# Layout Progress



## inxy (Dec 10, 2010)

Slowly but surely. Taken ten months to get to this point. Lost most of the summer with no ac in the garage.

The start









Road work and dry lake bed









Housing an cars added









Closer up views




























Street lights and landscaping next.

B


----------



## tjcruiser (Jan 10, 2010)

Sh*t ... I think I nearly fried my computer by drooling into my keyboard so much. Wow ... that's right up my tinplate alley. I love those buildings, and that track is sweeeeetttt! The "extra" ties look great. I'm jealous, of course ... my little setup is O27 ... I wish I had O, like you.

What's the deal with the roadway, though? You have a '70's Austin Powers shag carpet thing going on there!  Just teasing a bit, of course ... you're the boss/king, of course. Do be careful (on a serious note) of having the carpet fibers get sucked up into the loco motor at the crossings ... not a good idea.

Cheers,

TJ


----------



## inxy (Dec 10, 2010)

The road is ballast and is supposed to resemble a cinder/gravel road. Hard to tell that from the photos. I placed cut down rubber ties between the rails at the crossings. 

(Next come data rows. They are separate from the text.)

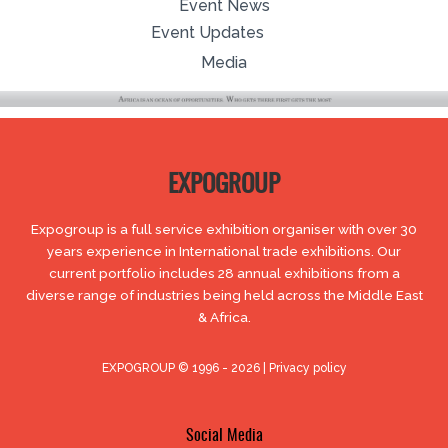
Event News
Event Updates
Media
EXPOGROUP
Expogroup is a full service exhibition organiser with over 30
years experience in International trade exhibitions. Our
current portfolio includes 28 annual exhibitions from a
diverse range of industries being held across the Middle East
& Africa.
EXPOGROUP © 1996 - 2026 |
Privacy policy
Social Media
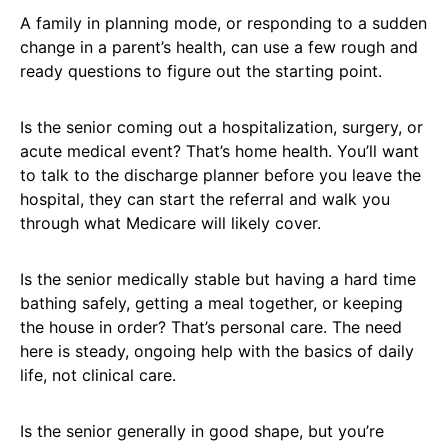
A family in planning mode, or responding to a sudden
change in a parent’s health, can use a few rough and
ready questions to figure out the starting point.
Is the senior coming out a hospitalization, surgery, or
acute medical event? That’s home health. You’ll want
to talk to the discharge planner before you leave the
hospital, they can start the referral and walk you
through what Medicare will likely cover.
Is the senior medically stable but having a hard time
bathing safely, getting a meal together, or keeping
the house in order? That’s personal care. The need
here is steady, ongoing help with the basics of daily
life, not clinical care.
Is the senior generally in good shape, but you’re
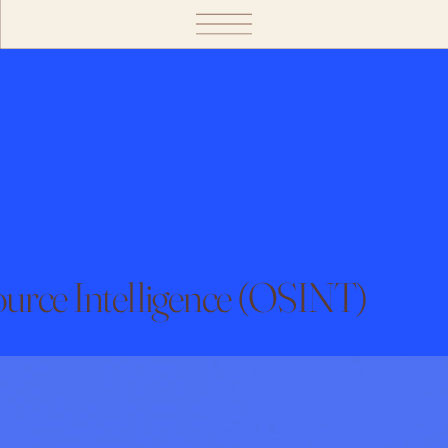
urce Intelligence (OSINT)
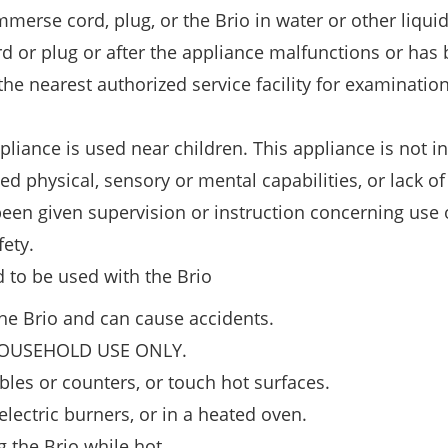
immerse cord, plug, or the Brio in water or other liquid
d or plug or after the appliance malfunctions or has
 nearest authorized service facility for examination,
liance is used near children. This appliance is not i
d physical, sensory or mental capabilities, or lack of
een given supervision or instruction concerning use 
fety.
d to be used with the Brio
e Brio and can cause accidents.
HOUSEHOLD USE ONLY.
bles or counters, or touch hot surfaces.
electric burners, or in a heated oven.
the Brio while hot.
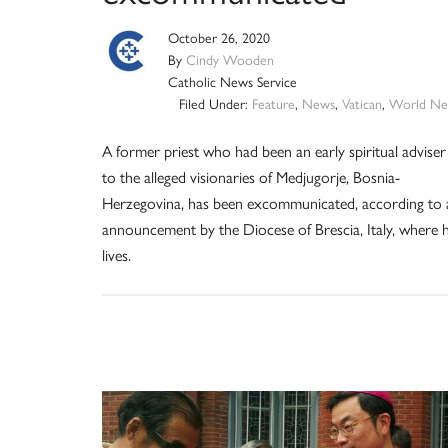
October 26, 2020
By
Cindy Wooden
Catholic News Service
Filed Under:
Feature
,
News
,
Vatican
,
World Ne
A former priest who had been an early spiritual adviser
to the alleged visionaries of Medjugorje, Bosnia-
Herzegovina, has been excommunicated, according to 
announcement by the Diocese of Brescia, Italy, where 
lives.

Total cost of the buildings is under $150. Took about five months to find them at bargain prices.

B


----------



## tankist (Jun 11, 2009)

can't see pictures from work 
this is a placeholder for myself to look later at home


----------



## inxy (Dec 10, 2010)

Added some lights and start of ballasting and landscaping




























B


----------



## inxy (Dec 10, 2010)

More trees and shrubs added. Next is grass, dirt, some rocks and more people.





































B


----------



## seabilliau (Dec 12, 2011)

I really like your houses. Where did you find them? I'm looking for something similiar but not sure where to look.


----------



## inxy (Dec 10, 2010)

Ebay - run a search under "Lionel prewar" or "O scale buildings". They are listed every so often. Current prices range from $50 to over $100. Over a four month period I found in mine, average cost per house is under $65.

B


----------



## tjcruiser (Jan 10, 2010)

That big red one (mansion) with the green roof is spectacular. It oozes "tinplate" theme!

TJ


----------



## Massey (Apr 16, 2011)

Nice looking layout.

I also just noticed the large piece of glass outside the door. Is that a table top? and if so did it have 5 other pieces of rectangular glass that made up it's legs held together with 4 little brass clamps?

Massey


----------



## inxy (Dec 10, 2010)

Just call me the tinplate man. The red mansion looks better in the pic than in reality. A couple buckets of paint and a long weekend would do wonders for it. Way down the road I'm thinking of a paint job but my problem with that it will no longer be original. As there anything on the market for coating the building to slow rusting and further deterioration but destroying the value of the building ?

B


----------



## inxy (Dec 10, 2010)

Good eyes Massey. Glass top is from a dining room table that I bought thirty years ago. The base was a circular chrome drum like thing that rust got the better part of. Scrapped the base and someday I may find a use for the glass top. Weights a ton and I hate to trash it.

B


----------



## Gansett (Apr 8, 2011)

That piece of glass is costly. We had a patio set with a 48" round top, wind toppled it and the glass shattered. It was almost cheaper to buy a new set with chairs than replace that glass!

Nice layout btw


----------



## tjcruiser (Jan 10, 2010)

inxy said:


> As there anything on the market for coating the building to slow rusting and further deterioration but destroying the value of the building ?
> 
> B


If maintaining the "original fabric" is your goal, I wouldn't coat it with anything. Keep it as dry (low humidity) as possible, preferrably away from direct sunlight, too.

TJ


----------